* **HOW TO COMPLETE THIS TASK**
Exactly the lines below from the one with "ecnologie permetterà a" up to and including the one with "negativamente su alcune" make up the answer, with nothing else added.

* **RECORDS FOR THE TASK**
-- Opening Marker --

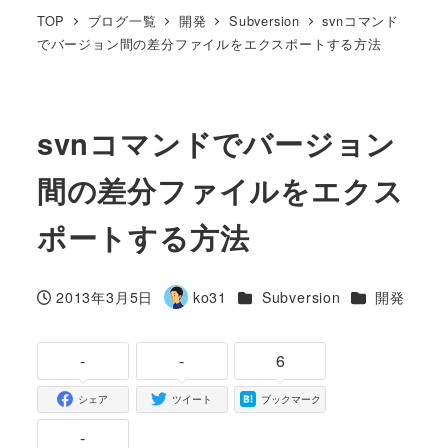
TOP
ブログ一覧
開発
Subversion
svnコマンド
でバージョン間の差分ファイルをエクスポートする方法
svnコマンドでバージョン
間の差分ファイルをエクス
ポートする方法
カテゴリー
カテゴリー
2013年3月5日
ko31
Subversion
開発
投稿日
著
者
-
-
6
シェア
ツイート
ブックマーク
-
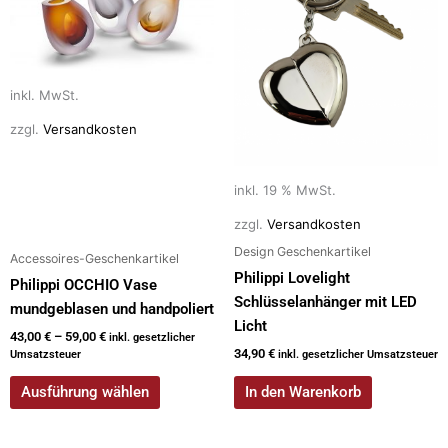
k
mehrere
Varianten
auf.
Die
inkl. MwSt.
Optionen
zzgl.
Versandkosten
können
auf
der
inkl. 19 % MwSt.
Produktseite
zzgl.
Versandkosten
gewählt
Design Geschenkartikel
Accessoires-Geschenkartikel
werden
Philippi Lovelight
Philippi OCCHIO Vase
Schlüsselanhänger mit LED
mundgeblasen und handpoliert
Licht
43,00
€
–
59,00
€
inkl. gesetzlicher
34,90
€
Umsatzsteuer
inkl. gesetzlicher Umsatzsteuer
Ausführung wählen
In den Warenkorb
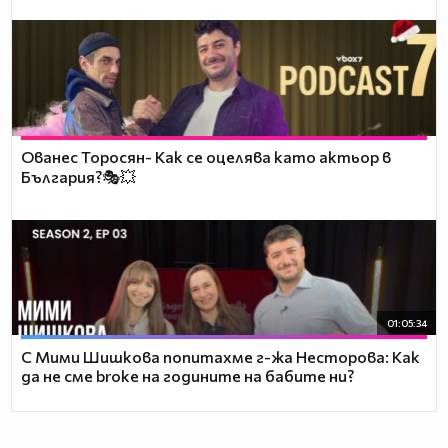
Ованес Торосян- Как се оцелява като актьор в
България?🎭💥
01:05:34
С Мими Шишкова попитахме г-жа Несторова: Как
да не сме broke на годините на бабите ни?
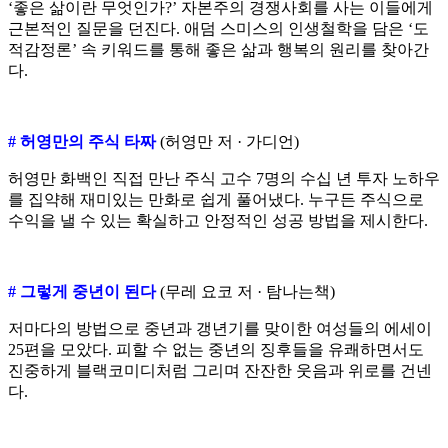
‘좋은 삶이란 무엇인가?’ 자본주의 경쟁사회를 사는 이들에게
근본적인 질문을 던진다. 애덤 스미스의 인생철학을 담은 ‘도
적감정론’ 속 키워드를 통해 좋은 삶과 행복의 원리를 찾아간
다.
# 허영만의 주식 타짜
(허영만 저 · 가디언)
허영만 화백인 직접 만난 주식 고수 7명의 수십 년 투자 노하우
를 집약해 재미있는 만화로 쉽게 풀어냈다. 누구든 주식으로
수익을 낼 수 있는 확실하고 안정적인 성공 방법을 제시한다.
# 그렇게 중년이 된다
(무레 요코 저 · 탐나는책)
저마다의 방법으로 중년과 갱년기를 맞이한 여성들의 에세이
25편을 모았다. 피할 수 없는 중년의 징후들을 유쾌하면서도
진중하게 블랙코미디처럼 그리며 잔잔한 웃음과 위로를 건넨
다.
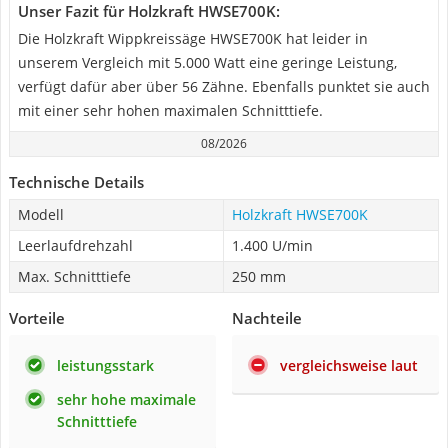
Unser Fazit für Holzkraft HWSE700K:
Die Holzkraft Wippkreissäge HWSE700K hat leider in
unserem Vergleich mit 5.000 Watt eine geringe Leistung,
verfügt dafür aber über 56 Zähne. Ebenfalls punktet sie auch
mit einer sehr hohen maximalen Schnitttiefe.
08/2026
Technische Details
Modell
Holzkraft HWSE700K
Leerlaufdrehzahl
1.400 U/min
Max. Schnitttiefe
250 mm
Vorteile
Nachteile
leistungsstark
vergleichsweise laut
sehr hohe maximale
Schnitttiefe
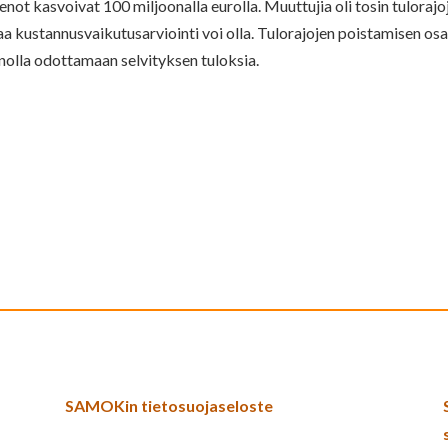
not kasvoivat 100 miljoonalla eurolla. Muuttujia oli tosin tulorajo
aa kustannusvaikutusarviointi voi olla. Tulorajojen poistamisen osa
nnolla odottamaan selvityksen tuloksia.
SAMOKin tietosuojaseloste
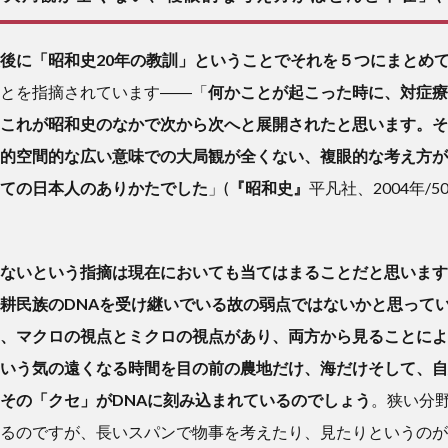
後に「昭和史20年の教訓」ということでそれを５つにまとめ
とを指摘されています――「
何かことが起こった時に、対症
これが昭和史のなかで次から次へと展開されたと思います。そ
的空間的な広い意味での大局観が全くない、複眼的な考え方が
ての日本人のありかたでした
」(
『昭和史』
平凡社、2004年/
ないという指摘は現在においても当てはまることだと思います
耕民族のDNAを受け継いでいる故の弱点ではないかと思って
、マクロの視点とミクロの視点があり、両方から見ることによ
いう気の遠くなる時間を目の前の農地だけ、海だけそして、自
その「クセ」がDNAに刻み込まれているのでしょう
。狭い分
るのですが、長
いスパンで物事を考えたり、見たりというのが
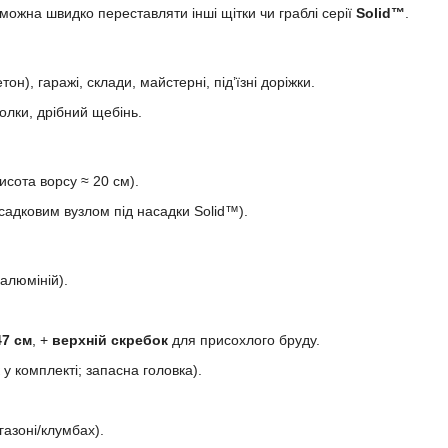
ожна швидко переставляти інші щітки чи граблі серії
Solid™
.
он), гаражі, склади, майстерні, під’їзні доріжки.
голки, дрібний щебінь.
висота ворсу ≈ 20 см).
осадковим вузлом під насадки Solid™).
алюміній).
47 см
, +
верхній скребок
для присохлого бруду.
 у комплекті; запасна головка).
газоні/клумбах).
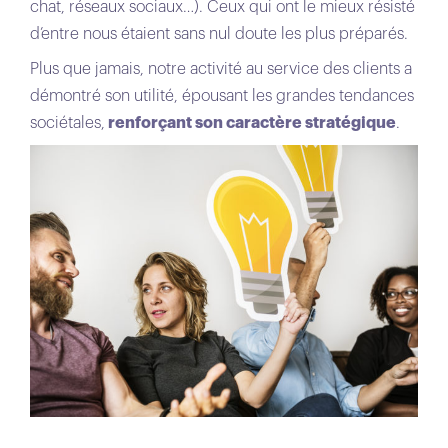
chat, réseaux sociaux…). Ceux qui ont le mieux résisté
d’entre nous étaient sans nul doute les plus préparés.
Plus que jamais, notre activité au service des clients a
démontré son utilité, épousant les grandes tendances
sociétales,
renforçant son caractère stratégique
.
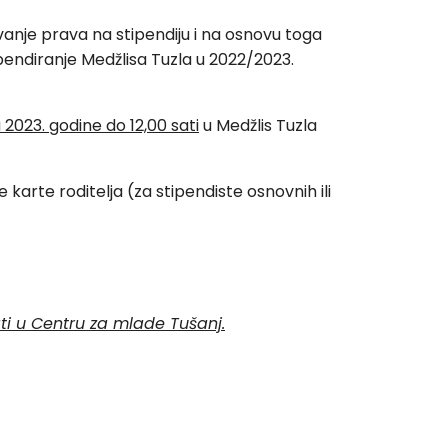
vanje prava na stipendiju i na osnovu toga
tipendiranje Medžlisa Tuzla u 2022/2023.
 2023. godine do 12,00 sati
u Medžlis Tuzla
 karte roditelja (za stipendiste osnovnih ili
sati u Centru za mlade Tušanj.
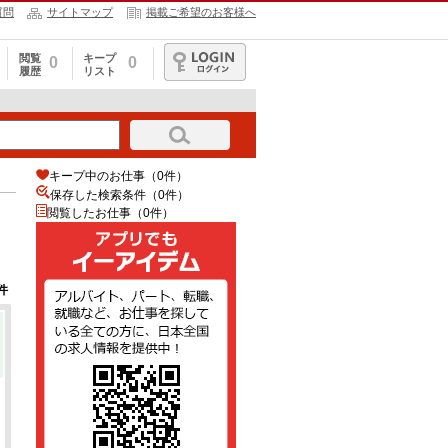
質問
サイトマップ
掲載ご希望のお客様へ
閲覧
キープ
0
0
履歴
リスト
ログイン
キープ中のお仕事（0件）
保存した検索条件（
0
件）
閲覧したお仕事（0件）
件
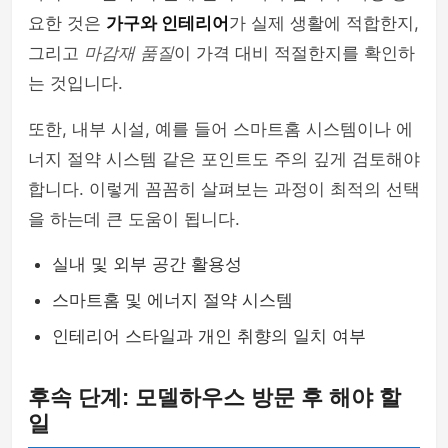
요한 것은
가구와 인테리어
가 실제 생활에 적합한지,
그리고
마감재 품질
이 가격 대비 적절한지를 확인하
는 것입니다.
또한, 내부 시설, 예를 들어 스마트홈 시스템이나 에
너지 절약 시스템 같은 포인트도 주의 깊게 검토해야
합니다. 이렇게 꼼꼼히 살펴보는 과정이 최적의 선택
을 하는데 큰 도움이 됩니다.
실내 및 외부 공간 활용성
스마트홈 및 에너지 절약 시스템
인테리어 스타일과 개인 취향의 일치 여부
후속 단계: 모델하우스 방문 후 해야 할
일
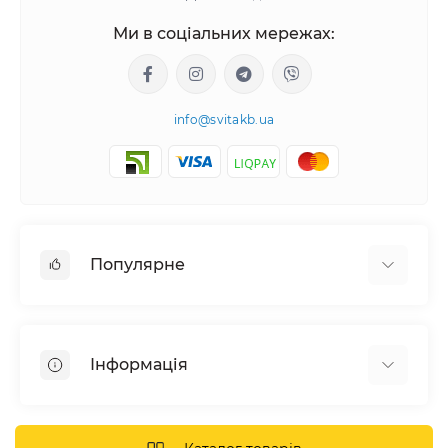
Ми в соціальних мережах:
info@svitakb.ua
Популярне
Сонячні електростанції
Обладнання
Інформація
Системи зберігання енергії
Сонячні панелі
Наші проекти
Інвертори
Відгуки про нас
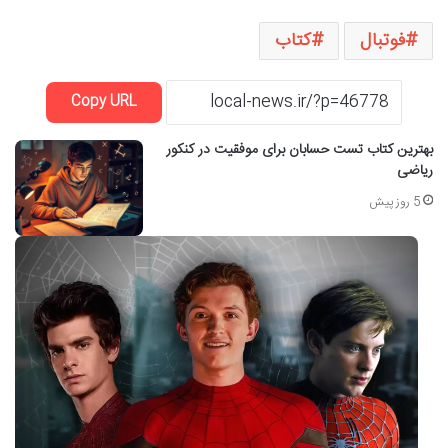
فوتبال
کتاب
Copy URL
بهترین کتاب تست حسابان برای موفقیت در کنکور
ریاضی
5 روز پیش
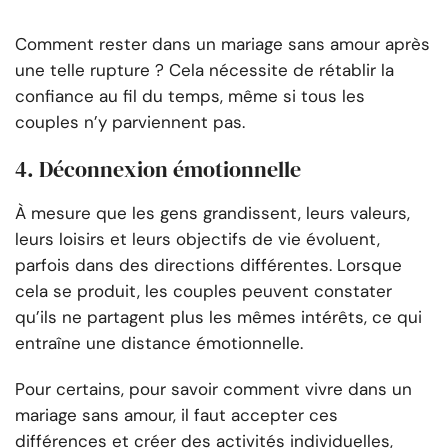
Comment rester dans un mariage sans amour après
une telle rupture ? Cela nécessite de rétablir la
confiance au fil du temps, même si tous les
couples n’y parviennent pas.
4. Déconnexion émotionnelle
À mesure que les gens grandissent, leurs valeurs,
leurs loisirs et leurs objectifs de vie évoluent,
parfois dans des directions différentes. Lorsque
cela se produit, les couples peuvent constater
qu’ils ne partagent plus les mêmes intérêts, ce qui
entraîne une distance émotionnelle.
Pour certains, pour savoir comment vivre dans un
mariage sans amour, il faut accepter ces
différences et créer des activités individuelles,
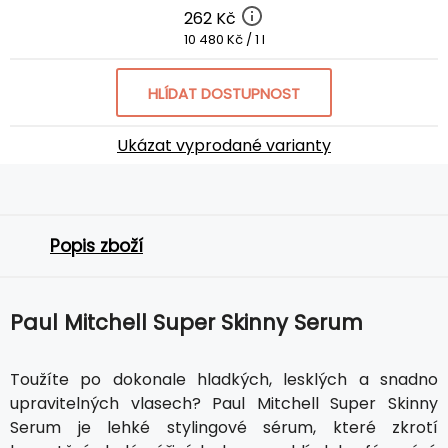
262 Kč
10 480 Kč / 1 l
HLÍDAT DOSTUPNOST
Ukázat vyprodané varianty
Popis zboží
Paul Mitchell Super Skinny Serum
Toužíte po dokonale hladkých, lesklých a snadno
upravitelných vlasech? Paul Mitchell Super Skinny
Serum je lehké stylingové sérum, které zkrotí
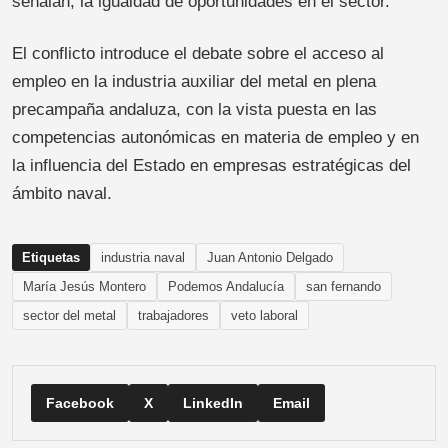
señalan, la igualdad de oportunidades en el sector.
El conflicto introduce el debate sobre el acceso al
empleo en la industria auxiliar del metal en plena
precampaña andaluza, con la vista puesta en las
competencias autonómicas en materia de empleo y en
la influencia del Estado en empresas estratégicas del
ámbito naval.
Etiquetas
industria naval
Juan Antonio Delgado
María Jesús Montero
Podemos Andalucía
san fernando
sector del metal
trabajadores
veto laboral
Facebook
X
LinkedIn
Email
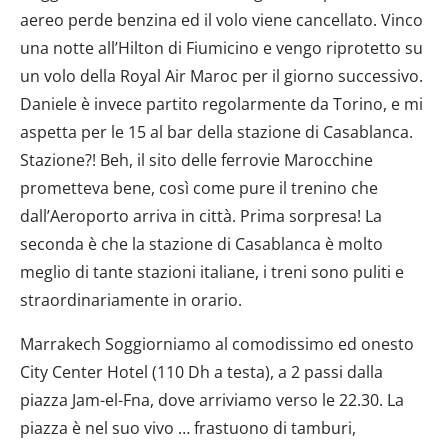
aereo perde benzina ed il volo viene cancellato. Vinco
una notte all’Hilton di Fiumicino e vengo riprotetto su
un volo della Royal Air Maroc per il giorno successivo.
Daniele è invece partito regolarmente da Torino, e mi
aspetta per le 15 al bar della stazione di Casablanca.
Stazione?! Beh, il sito delle ferrovie Marocchine
prometteva bene, così come pure il trenino che
dall’Aeroporto arriva in città. Prima sorpresa! La
seconda è che la stazione di Casablanca è molto
meglio di tante stazioni italiane, i treni sono puliti e
straordinariamente in orario.
Marrakech Soggiorniamo al comodissimo ed onesto
City Center Hotel (110 Dh a testa), a 2 passi dalla
piazza Jam-el-Fna, dove arriviamo verso le 22.30. La
piazza è nel suo vivo … frastuono di tamburi,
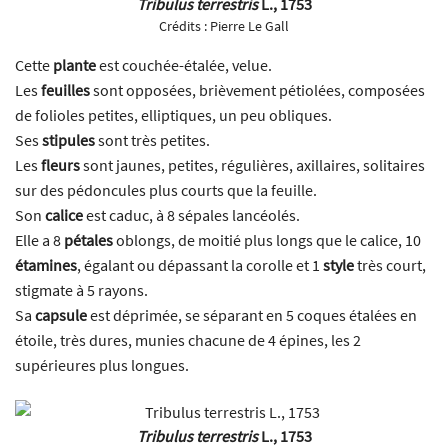
Tribulus terrestris
L., 1753
Crédits :
Pierre Le Gall
Cette
plante
est couchée-étalée, velue.
Les
feuilles
sont opposées, brièvement pétiolées, composées
de folioles petites, elliptiques, un peu obliques.
Ses
stipules
sont très petites.
Les
fleurs
sont jaunes, petites, régulières, axillaires, solitaires
sur des pédoncules plus courts que la feuille.
Son
calice
est caduc, à 8 sépales lancéolés.
Elle a 8
pétales
oblongs, de moitié plus longs que le calice, 10
étamines
, égalant ou dépassant la corolle et 1
style
très court,
stigmate à 5 rayons.
Sa
capsule
est déprimée, se séparant en 5 coques étalées en
étoile, très dures, munies chacune de 4 épines, les 2
supérieures plus longues.
Tribulus terrestris
L., 1753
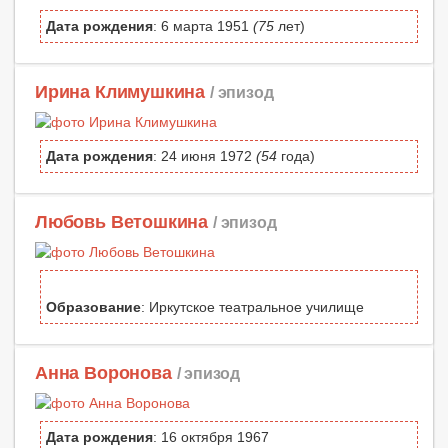
Дата рождения
: 6 марта 1951
(75
лет)
Ирина Климушкина
/ эпизод
Дата рождения
: 24 июня 1972
(54
года)
Любовь Ветошкина
/ эпизод
Образование
: Иркутское театральное училище
Анна Воронова
/ эпизод
Дата рождения
: 16 октября 1967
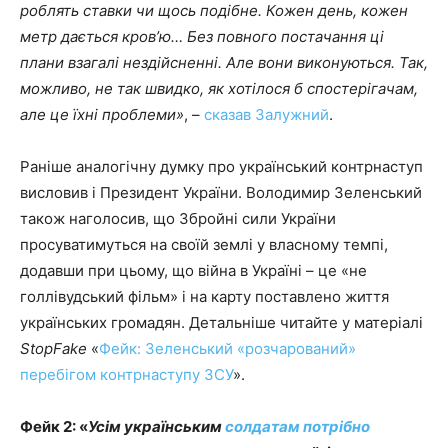
роблять ставки чи щось подібне. Кожен день, кожен
метр дається кров’ю… Без повного постачання ці
плани взагалі нездійсненні. Але вони виконуються. Так,
можливо, не так швидко, як хотілося б спостерігачам,
але це їхні проблеми»
, –
сказав Залужний
.
Раніше аналогічну думку про український контрнаступ
висловив і Президент України. Володимир Зеленський
також наголосив, що Збройні сили України
просуватимуться на своїй землі у власному темпі,
додавши при цьому, що війна в Україні – це «не
голлівудський фільм» і на карту поставлено життя
українських громадян. Детальніше читайте у матеріалі
StopFake
«
Фейк: Зеленський «розчарований»
перебігом контрнаступу ЗСУ
».
Фейк 2: «
Усім українським
солдатам потрібно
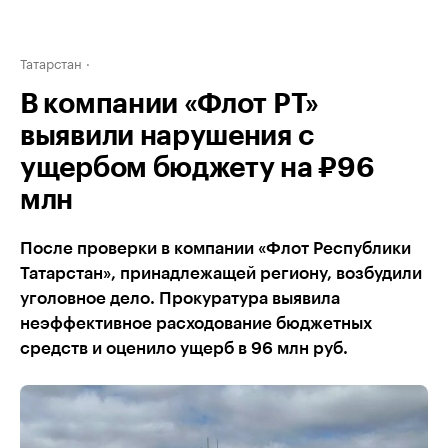
Татарстан
В компании «Флот РТ»
выявили нарушения с
ущербом бюджету на ₽96
млн
После проверки в компании «Флот Республики
Татарстан», принадлежащей региону, возбудили
уголовное дело. Прокуратура выявила
неэффективное расходование бюджетных
средств и оценило ущерб в 96 млн руб.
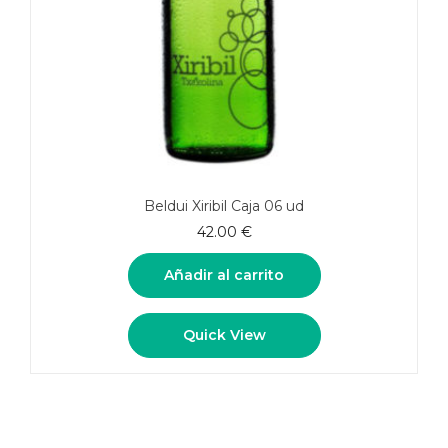
Beldui Xiribil Caja 06 ud
42.00
€
Añadir al carrito
Quick View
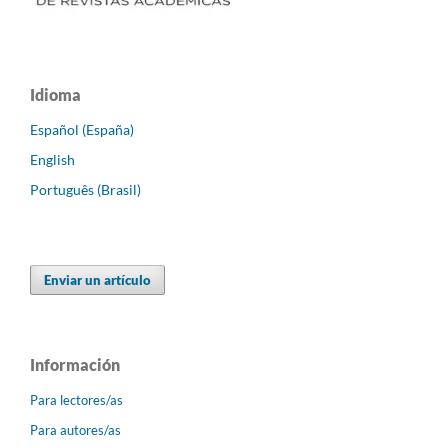
Idioma
Español (España)
English
Português (Brasil)
Enviar un artículo
Información
Para lectores/as
Para autores/as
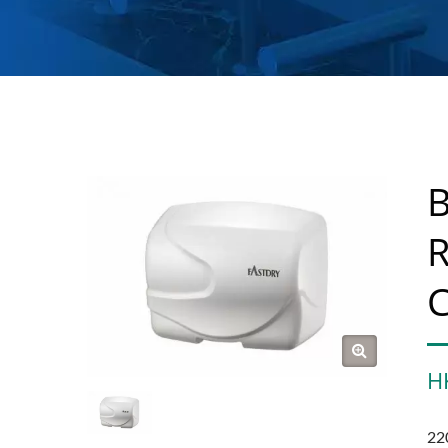
B
R
H
22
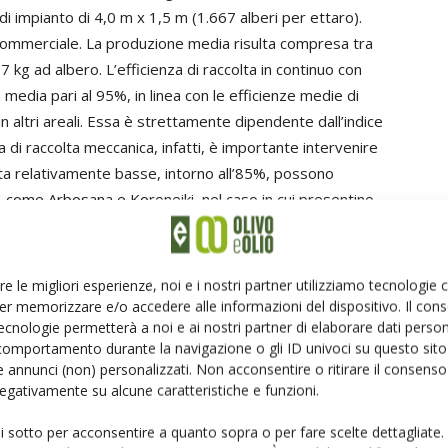
i impianto di 4,0 m x 1,5 m (1.667 alberi per ettaro).
commerciale. La produzione media risulta compresa tra
-7 kg ad albero. L’efficienza di raccolta in continuo con
n media pari al 95%, in linea con le efficienze medie di
in altri areali. Essa è strettamente dipendente dall’indice
za di raccolta meccanica, infatti, è importante intervenire
olta relativamente basse, intorno all’85%, possono
, come Arbosana e Koroneiki, nel caso in cui presentino
 superiori al valore ottimale di 2 N/.
re le migliori esperienze, noi e i nostri partner utilizziamo tecnologie
n. 3/2017
L’Edicola di Olivo e Olio
er memorizzare e/o accedere alle informazioni del dispositivo. Il con
ecnologie permetterà a noi e ai nostri partner di elaborare dati person
comportamento durante la navigazione o gli ID univoci su questo sito 
Meccanizzazione
scavallatrici
varietà
 annunci (non) personalizzati. Non acconsentire o ritirare il consens
 negativamente su alcune caratteristiche e funzioni.
ui sotto per acconsentire a quanto sopra o per fare scelte dettagliate.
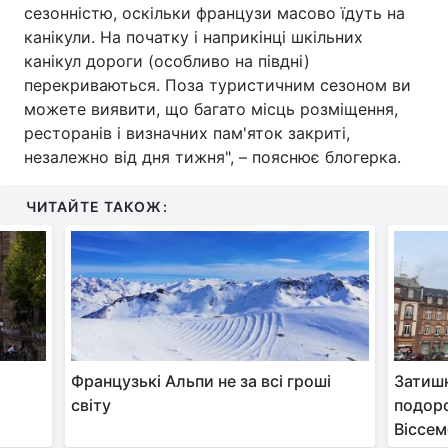
сезонністю, оскільки французи масово їдуть на
канікули. На початку і наприкінці шкільних
канікул дороги (особливо на півдні)
перекриваються. Поза туристичним сезоном ви
можете виявити, що багато місць розміщення,
ресторанів і визначних пам'яток закриті,
незалежно від дня тижня", – пояснює блогерка.
ЧИТАЙТЕ ТАКОЖ:
Французькі Альпи не за всі гроші
Затишн
світу
подоро
Віссем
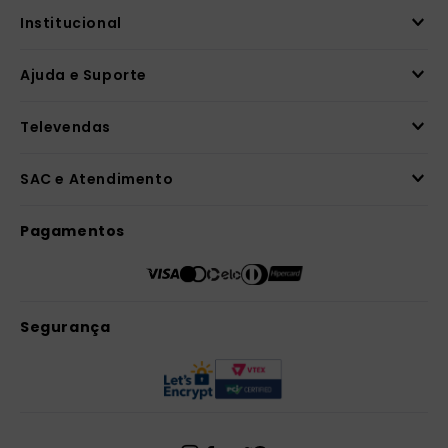
Institucional
Ajuda e Suporte
Televendas
SAC e Atendimento
Pagamentos
Segurança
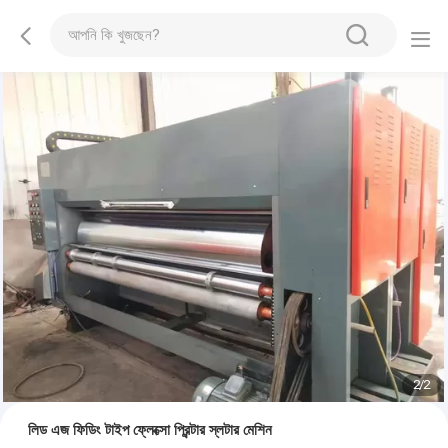
2
/
2
লিড এজ ফিডিং টাইপ ফ্লেক্সো প্রিন্টার স্লটার মেশিন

-- Closing Marker --

* **RESULT FOR THIS EXERCISE**
ecnologie permetterà a noi e ai nostri partner di elaborare dati person
comportamento durante la navigazione o gli ID univoci su questo sito 
Meccanizzazione
scavallatrici
varietà
 annunci (non) personalizzati. Non acconsentire o ritirare il consens
 negativamente su alcune caratteristiche e funzioni.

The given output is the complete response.